_TASK BRIEF_
Starting with the first line below, extract each line through the one that contains "de recepció del", inclusive, excluding pictures.

(Dataset entries)
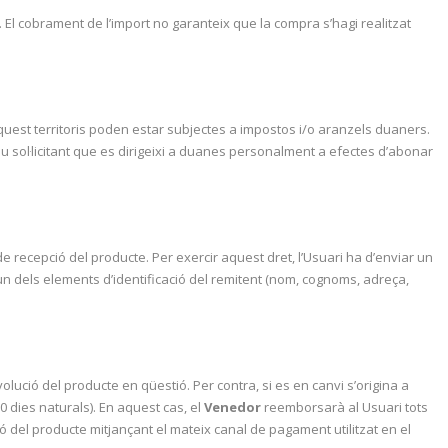
 El cobrament de l’import no garanteix que la compra s’hagi realitzat
aquest territoris poden estar subjectes a impostos i/o aranzels duaners.
u sol·licitant que es dirigeixi a duanes personalment a efectes d’abonar
de recepció del producte. Per exercir aquest dret, l’Usuari ha d’enviar un
un dels elements d’identificació del remitent (nom, cognoms, adreça,
lució del producte en qüestió. Per contra, si es en canvi s’origina a
0 dies naturals). En aquest cas, el
Venedor
reemborsarà al Usuari tots
 del producte mitjançant el mateix canal de pagament utilitzat en el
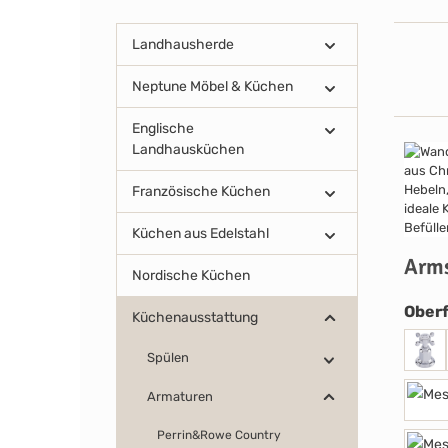
Landhausherde
Neptune Möbel & Küchen
Englische
Landhausküchen
Französische Küchen
Küchen aus Edelstahl
Arms
Nordische Küchen
Oberf
Küchenausstattung
Spülen
Armaturen
Perrin&Rowe Country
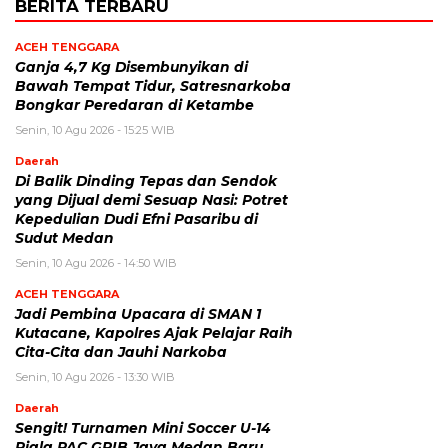
BERITA TERBARU
ACEH TENGGARA
Ganja 4,7 Kg Disembunyikan di
Bawah Tempat Tidur, Satresnarkoba
Bongkar Peredaran di Ketambe
Senin, 10 Agu 2026 - 15:25 WIB
Daerah
Di Balik Dinding Tepas dan Sendok
yang Dijual demi Sesuap Nasi: Potret
Kepedulian Dudi Efni Pasaribu di
Sudut Medan
Senin, 10 Agu 2026 - 14:50 WIB
ACEH TENGGARA
Jadi Pembina Upacara di SMAN 1
Kutacane, Kapolres Ajak Pelajar Raih
Cita-Cita dan Jauhi Narkoba
Senin, 10 Agu 2026 - 13:30 WIB
Daerah
Sengit! Turnamen Mini Soccer U-14
Piala PAC GRIB Jaya Medan Baru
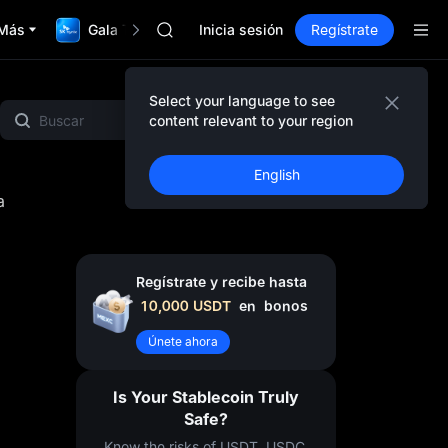
SPCX
Más
Gala TradFi de $1,000,000
CASHCAT
Inicia sesión
Regístrate
HFT
UNITREE
Futuro de Unitree ya en vivo
Select your language to see
na MX
Destacado
MEME
Gold & Silver
Proyectos
GOLD(XAU)
content relevant to your region
SPCX
CASHCAT
English
HFT
a
UNITREE
Futuro de Unitree ya en vivo
Regístrate y recibe hasta
10,000
USDT
en
bonos
Únete ahora
Is Your Stablecoin Truly
Safe?
Know the risks of USDT, USDC,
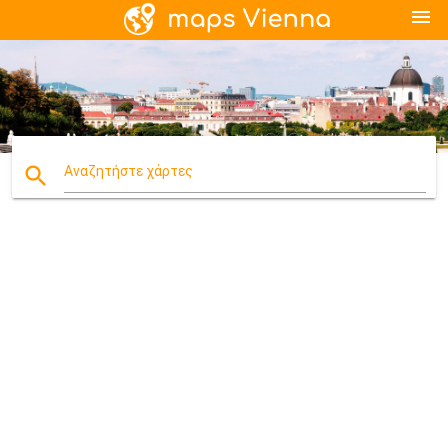
menu
search
Αναζητήστε χάρτες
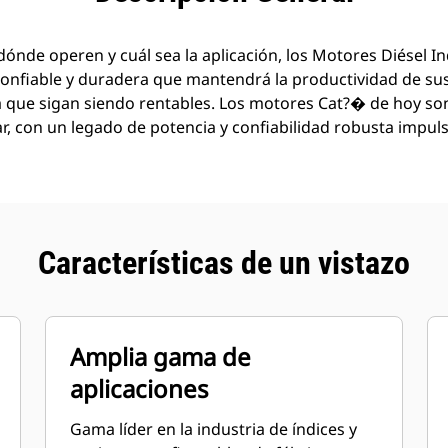
nde operen y cuál sea la aplicación, los Motores Diésel In
onfiable y duradera que mantendrá la productividad de sus 
 que sigan siendo rentables. Los motores Cat?� de hoy so
ar, con un legado de potencia y confiabilidad robusta impu
Características de un vistazo
Amplia gama de
aplicaciones
Gama líder en la industria de índices y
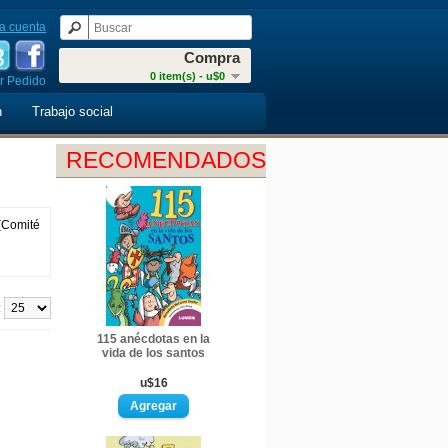
a cuenta
Compra
0 item(s) - u$0
r Pedido
n
Trabajo social
RECOMENDADOS
(Comité
:
115 anécdotas en la
vida de los santos
u$16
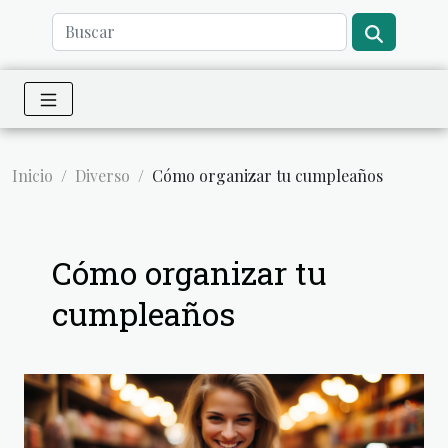
Inicio
Diverso
Cómo organizar tu cumpleaños
Cómo organizar tu
cumpleaños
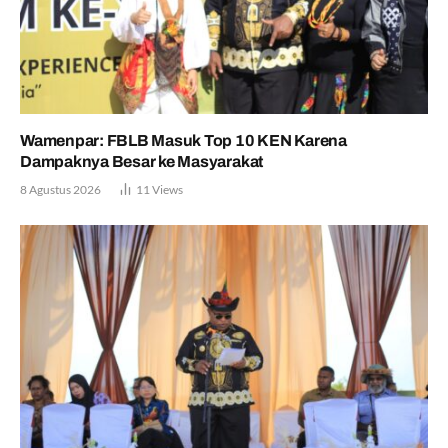
Wamenpar: FBLB Masuk Top 10 KEN Karena
Dampaknya Besar ke Masyarakat
8 Agustus 2026
11
Views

_SOLUTION BELOW_
 El cobrament de l’import no garanteix que la compra s’hagi realitzat
aquest territoris poden estar subjectes a impostos i/o aranzels duaners.
u sol·licitant que es dirigeixi a duanes personalment a efectes d’abonar
de recepció del producte. Per exercir aquest dret, l’Usuari ha d’enviar un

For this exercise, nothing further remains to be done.